Even worse, he “would also act as a rubber stamp for President Trump’s fraud and abuse.” And he “undermined attempts to protect the environment and regulate predatory lenders and for-profit colleges,” the letter continued:

He has called now-defunct Net Neutrality regulations violations of the First Amendment. If elevated, the judge would pose an existential threat to the government’s ability to regulate for the common good and further twist the First Amendment beyond recognition, using it as a sword to advance his personal political preferences. His appointment would usher in a new era of Lochner, with “black-robed rulers overriding citizens’ choices.”

So Kavanaugh is, or was, an “intellectually and morally bankrupt ideologue intent on rolling back our rights and the rights of our clients.”

Cruz’s Question

Understandably, Cruz, a strong Kavanaugh supporter, asked Sung about it: “Do you believe Justice Kavanaugh is ‘intellectually and morally bankrupt?’” 

Replied Sung, “Senator, I would want every Supreme Court justice to know, including Justice Kavanaugh, that I respect, completely, their authority as a Supreme Court justice, and I would follow their precedents without reservation.”

“You’re an experienced lawyer,” Cruz continued. “You know when someone’s not answering a question. My question was simple and straightforward.” He repeated the question.

“As I stated earlier, I recognize that that statement was overheated rhetoric, and that’s all it was,” Sung answered.

So Cruz tried again:

Cruz: I’m going to try one more time, because you signed your name to it and it wasn’t decades ago. It was very recent. You signed your name to this statement. I’m asking simply today: Do you believe that Justice Kavanaugh is “intellectually and morally bankrupt?” You signed your name to that proposition, do you still believe it?
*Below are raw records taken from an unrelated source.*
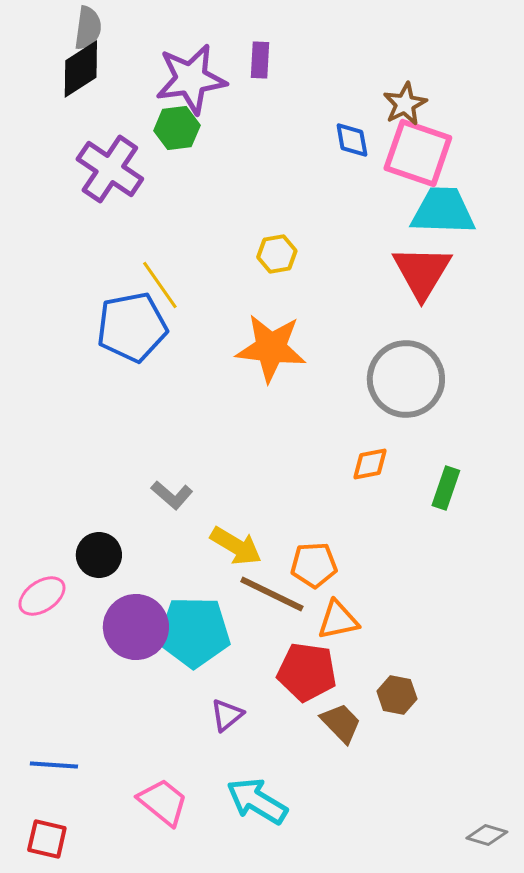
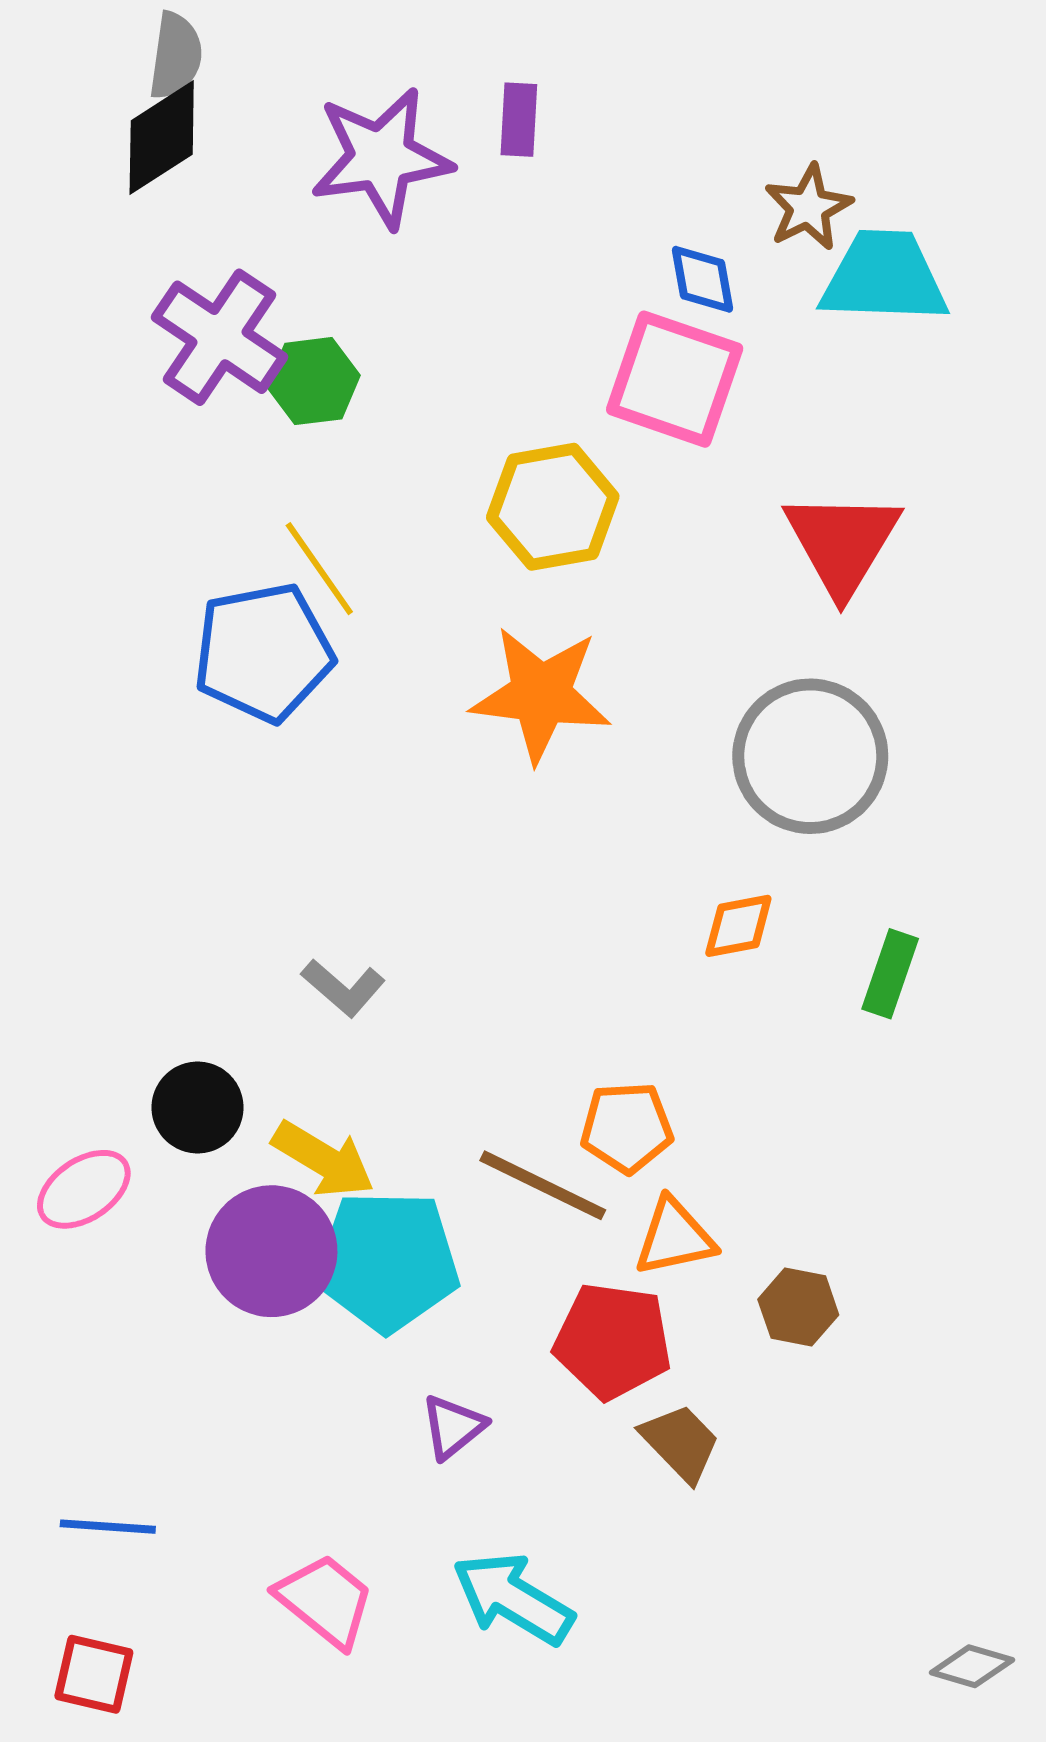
green hexagon: (177, 128) -> (313, 381), moved
pink square: (418, 153) -> (675, 379), moved
cyan trapezoid: (443, 211) -> (884, 277), moved
yellow hexagon: (277, 254) -> (553, 507), size x1.6
yellow arrow: (236, 546) -> (323, 1159), moved
brown hexagon: (397, 695) -> (798, 1307), moved

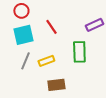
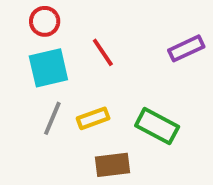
green rectangle: (79, 52) -> (157, 126), moved, turned -60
Sung: As I stated, that was rhetorical advocacy only, that I signed strictly in my personal capacity as a private citizen, addressing my alma mater, and throughout my legal career as a litigator, as an adjudicator, I have followed all of the court’s precedents. I have respected every precedent.

Cruz pronounced himself “disappointed” that Sung refused to answer a question he asked three times.

Earlier in the hearing, Sung apologized for signing the letter.

“I did not write the letter, but I recognize that much of its rhetoric was overheated,” she told committee chieftain  Richard Durbin (D-Ill.). “And if by signing that letter I created the impression that I would prejudge any case or fail to respect the authority of any Supreme Court justice or any of the court’s precedents, then I sincerely apologize.”

Sung did not apologize for smearing Kavanaugh’s moral character.